Em seguida, ergueu o olhar para perguntar à plateia sedenta. Vocês conhecem Lénine? Não?!!!... Lénine é o grande revolucionário que dirigiu o partido dos bolcheviques à conquista do poder aos tzares.
Diante da ignorância da plateia, o orador então lembrou-se, pedindo a um dos irmãos que fosse ao quarto buscar o busto de Lénine que trazia na mala. Na pressa de voltar para a sala, não soube procurar com cuidado. Foi aí que o busto de mármore de V.I. Lénine com cerca de 20 cm de altura e 10 de raio, saiu da mala raspando-lhe a tíbia e caindo em cheio sobre o dedo maior do pé. Este deixou cair o candeeiro e correu aos gritos até á sala.  O dedo foi atingido por um dos vértices do busto abrindo uma ferida de onde brotava muito sangue… O candeeiro tombado, por um tris não ateou fogo à mala. 

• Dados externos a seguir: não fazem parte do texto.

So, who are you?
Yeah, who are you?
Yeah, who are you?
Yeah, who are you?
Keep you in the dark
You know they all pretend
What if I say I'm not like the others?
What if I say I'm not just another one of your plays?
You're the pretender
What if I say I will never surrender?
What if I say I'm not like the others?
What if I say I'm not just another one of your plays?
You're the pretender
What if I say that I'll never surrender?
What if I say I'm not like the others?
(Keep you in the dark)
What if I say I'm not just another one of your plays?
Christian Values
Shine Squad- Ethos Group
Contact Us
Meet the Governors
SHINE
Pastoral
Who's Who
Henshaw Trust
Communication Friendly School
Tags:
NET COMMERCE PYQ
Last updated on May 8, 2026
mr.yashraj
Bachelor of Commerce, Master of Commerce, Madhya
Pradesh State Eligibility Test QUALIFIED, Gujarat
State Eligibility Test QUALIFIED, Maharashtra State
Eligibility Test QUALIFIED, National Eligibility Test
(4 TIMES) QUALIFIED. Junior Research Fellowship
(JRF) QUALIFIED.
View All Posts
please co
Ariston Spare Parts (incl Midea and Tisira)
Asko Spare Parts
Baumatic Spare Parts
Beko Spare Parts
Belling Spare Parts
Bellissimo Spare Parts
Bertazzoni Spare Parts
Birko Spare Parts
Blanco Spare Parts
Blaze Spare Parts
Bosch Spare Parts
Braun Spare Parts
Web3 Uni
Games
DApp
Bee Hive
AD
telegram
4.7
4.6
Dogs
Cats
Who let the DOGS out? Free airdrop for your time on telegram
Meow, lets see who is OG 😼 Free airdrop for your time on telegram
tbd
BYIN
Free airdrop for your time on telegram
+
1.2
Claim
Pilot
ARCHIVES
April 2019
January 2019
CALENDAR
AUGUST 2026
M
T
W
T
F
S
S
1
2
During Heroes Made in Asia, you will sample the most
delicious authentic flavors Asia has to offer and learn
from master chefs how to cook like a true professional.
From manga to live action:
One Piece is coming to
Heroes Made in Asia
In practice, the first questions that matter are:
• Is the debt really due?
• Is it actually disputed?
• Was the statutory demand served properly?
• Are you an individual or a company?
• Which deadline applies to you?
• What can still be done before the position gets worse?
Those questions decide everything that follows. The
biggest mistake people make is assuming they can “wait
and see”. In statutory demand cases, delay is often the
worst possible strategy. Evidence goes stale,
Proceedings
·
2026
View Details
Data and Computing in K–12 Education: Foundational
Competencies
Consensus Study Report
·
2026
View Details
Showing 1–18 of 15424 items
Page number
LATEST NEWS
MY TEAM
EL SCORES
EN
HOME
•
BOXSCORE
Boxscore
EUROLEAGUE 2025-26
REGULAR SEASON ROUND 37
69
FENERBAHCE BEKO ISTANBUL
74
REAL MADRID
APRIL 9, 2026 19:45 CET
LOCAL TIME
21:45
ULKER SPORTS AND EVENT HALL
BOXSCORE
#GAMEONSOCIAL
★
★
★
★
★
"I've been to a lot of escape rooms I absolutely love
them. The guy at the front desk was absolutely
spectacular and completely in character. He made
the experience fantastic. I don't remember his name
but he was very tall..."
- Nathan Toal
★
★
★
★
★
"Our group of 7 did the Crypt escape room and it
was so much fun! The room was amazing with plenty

Os adultos aflitos e com as mãos à cabeça, levantaram-se da mesa. Mas o que é que foi? Mano, foi uma pedra que saiu da mala e me caiu no pé! O Lénine? Sim! Foi isso mesmo que me aleijou no dedo. Olha só. E mostrava o dedo do pé ensanguentado.  
Foi preciso, quatro pontos para estancar a hemorragia. O militar tinha experiência em primeiros socorros. Foi assim que o então adolescente, nunca mais se esqueceu daquela noite e da imagem do líder dos bolcheviques Vladimir Ilitch Ulianov Lénine. Sempre que cruzava com um velho careca lembrava-se de Lénine. Depois, em Dezembro de 1977, quando ouviu o discurso do Dr Agostinho Neto: “sob o olhar silencioso de Lénine...” Já sabia de quem se tratava. 

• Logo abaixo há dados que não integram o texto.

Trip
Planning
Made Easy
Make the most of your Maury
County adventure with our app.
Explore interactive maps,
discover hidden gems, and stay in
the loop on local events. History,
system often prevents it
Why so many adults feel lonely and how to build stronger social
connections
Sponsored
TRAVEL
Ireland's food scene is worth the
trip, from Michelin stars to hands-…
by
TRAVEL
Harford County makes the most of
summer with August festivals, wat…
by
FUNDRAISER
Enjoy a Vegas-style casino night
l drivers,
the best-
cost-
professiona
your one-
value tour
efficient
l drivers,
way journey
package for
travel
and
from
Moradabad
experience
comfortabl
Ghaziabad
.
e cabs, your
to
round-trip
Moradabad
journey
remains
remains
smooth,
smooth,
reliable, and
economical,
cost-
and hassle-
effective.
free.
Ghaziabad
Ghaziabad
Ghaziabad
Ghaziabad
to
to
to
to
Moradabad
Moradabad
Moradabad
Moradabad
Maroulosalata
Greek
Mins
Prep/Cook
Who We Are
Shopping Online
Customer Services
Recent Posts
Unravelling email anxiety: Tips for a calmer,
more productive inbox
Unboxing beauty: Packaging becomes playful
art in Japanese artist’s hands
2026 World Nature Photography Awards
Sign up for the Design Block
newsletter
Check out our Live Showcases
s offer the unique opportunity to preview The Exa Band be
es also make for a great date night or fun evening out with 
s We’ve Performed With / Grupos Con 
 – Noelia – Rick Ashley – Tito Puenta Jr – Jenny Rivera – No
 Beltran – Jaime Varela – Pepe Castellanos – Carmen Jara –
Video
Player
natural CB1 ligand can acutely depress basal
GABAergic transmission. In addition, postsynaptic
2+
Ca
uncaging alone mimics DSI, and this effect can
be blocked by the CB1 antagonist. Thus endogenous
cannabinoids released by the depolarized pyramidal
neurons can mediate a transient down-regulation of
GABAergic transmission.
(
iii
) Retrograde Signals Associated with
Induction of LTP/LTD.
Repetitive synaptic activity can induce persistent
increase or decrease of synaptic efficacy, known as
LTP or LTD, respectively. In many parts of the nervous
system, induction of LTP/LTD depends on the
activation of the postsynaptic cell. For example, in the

O busto talvez ainda continue lá no Amboim jogado num dos cantos da casa de adobe. Com seu olhar silencioso quiçá, resista ao tempo agreste e ao salalé.

Que adolescente imaginaria que aquele velho careca o acompanharia em quase toda a vida. E hoje, passados mais de 30 anos, o então adolescente ao questionar o mano ainda militar ele apenas sorri e diz: foi uma Mais-Valia!